We are pleased to have assembled for this exhibition all of the artist's Ogunquit paintings, all but two of his Monhegan oil sketches, a significant number of his Maine watercolors, most of his large-scale Maine drawings, and all of his Maine-themed etchings. Two of Hopper's four iconic lighthouse or lighthouse-related paintings complement these works, as does the mysterious and little-known painting Maine in Fog, whose reassessment is long overdue.
The catalogue's authors have looked at Hopper's Maine and Maine's Hopper from a broad range of perspectives. Carol Troyen has written a definitive overview of the subject; Steve Martin and Carter Foster have trained their sights on one important painting each; Diana Tuite has addressed Hopper's critical reception; Vincent Katz has considered the work from the viewpoint of a poet and translator long acquainted with Maine; and I have attempted to place the Monhegan oils in the larger context of Hopper's Maine production.
Edward Hopper's Maine could not have happened without the extraordinary generosity of the Whitney Museum of American Art, from whom more than half the works were borrowed and in association with whom the exhibition was organized. I am exceedingly grateful to Whitney director Adam D. Weinberg for his unwavering support throughout this enterprise and to his exemplary staff, whose knowledge and expertise have been invaluable. For his good grace, I also owe a debt of gratitude to Portland Museum of Art director Mark H. C. Bessire. It has been a pleasure to work with Diana Tuite, Andrew W. Mellon Curatorial Fellow at the Bowdoin College Museum of Art, who was, along with me, the exhibition's co-curator. She deftly managed every aspect of a complex project that was executed in a remarkably short time.

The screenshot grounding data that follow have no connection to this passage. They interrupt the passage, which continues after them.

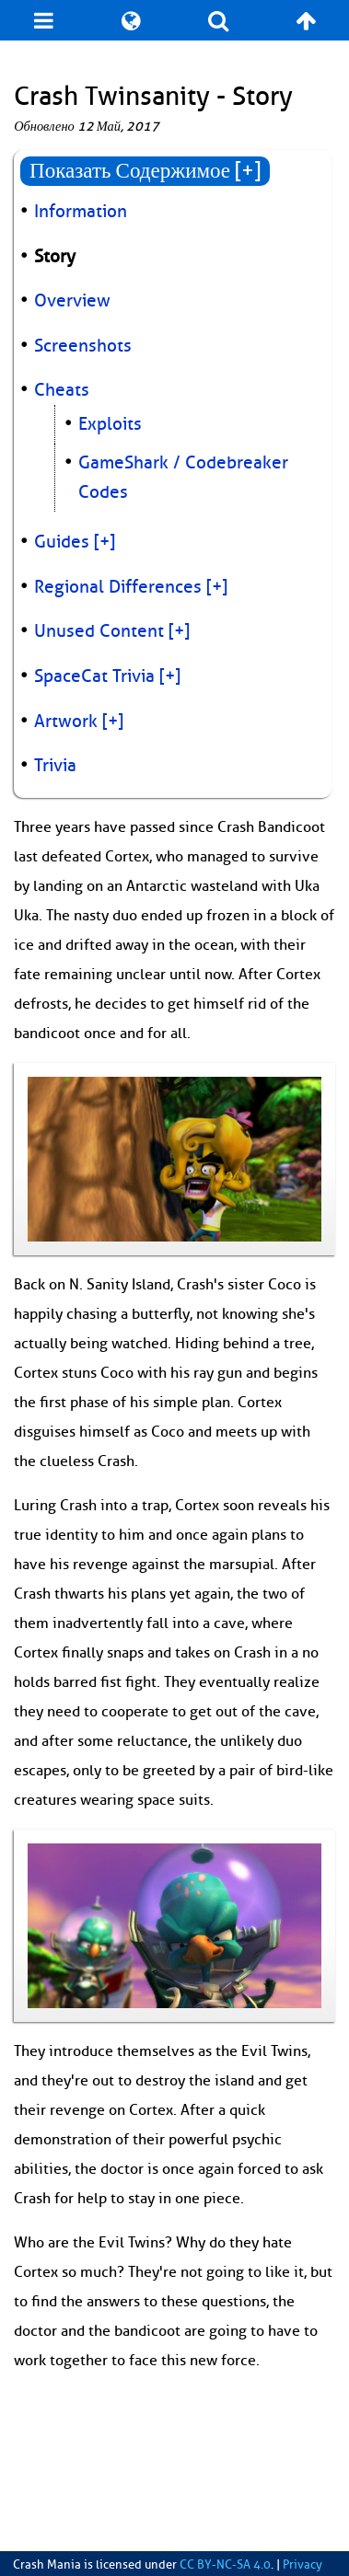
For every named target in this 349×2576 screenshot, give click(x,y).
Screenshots (83, 346)
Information (80, 212)
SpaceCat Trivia (94, 676)
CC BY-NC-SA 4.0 (225, 2565)
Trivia (55, 766)
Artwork (66, 721)
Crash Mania (47, 2565)
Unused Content (99, 631)
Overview (72, 301)
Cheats (61, 390)
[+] (104, 542)
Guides (61, 542)
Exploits (110, 424)
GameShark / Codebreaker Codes (183, 477)
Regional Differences (118, 587)
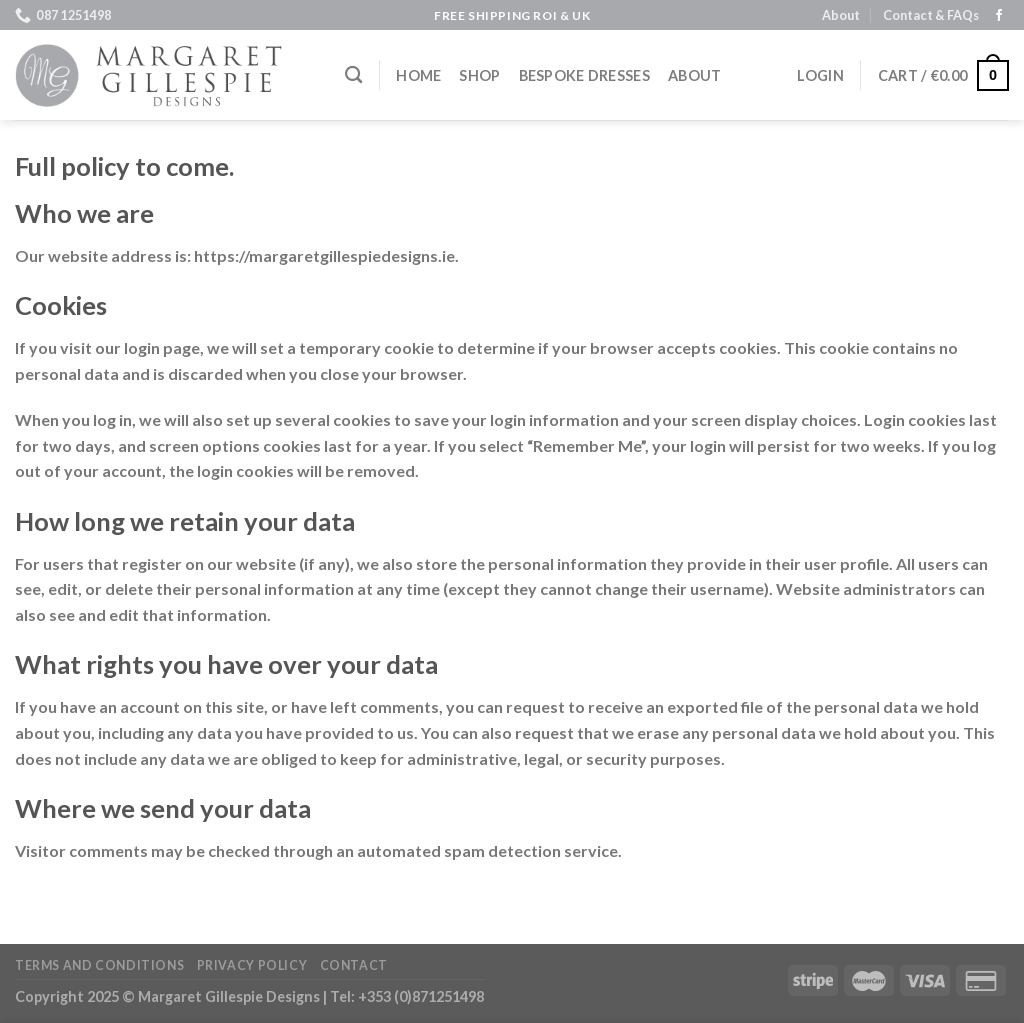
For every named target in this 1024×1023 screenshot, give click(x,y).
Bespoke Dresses (584, 75)
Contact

I owe particular thanks to the many lenders who agreed to share their Hopper watercolors. Watercolors are extremely sensitive to light; once shown, they cannot be shown again for long periods. The decision to lend was therefore a vote of confidence in the aesthetic and scholarly merits of this exhibition, for which we offer our sincere appreciation.
Edward Hopper's Maine would have remained nothing more than an idea without critical funding from the following: the Friends of Bowdoin College, the Libra Foundation, the Devonwood Foundation, Peter J. Grua ’76 and Mary G. O’Connell ‘76, and Frank M. Gren P’13,the Cowles Charitable Trust, Bowdoin College Class of 2010, Sotheby's, the Roy A. Hunt Foundation, and the Elizabeth B. G. Hamlin Fund. We are indebted to them all. For the catalogue, we are grateful to the Wyeth Foundation for American Art.
It is a privilege to offer this exhibition, a celebration of both Hopper and Maine, to the greater public. That it should take place in Maine is especially appropriate and gratifying.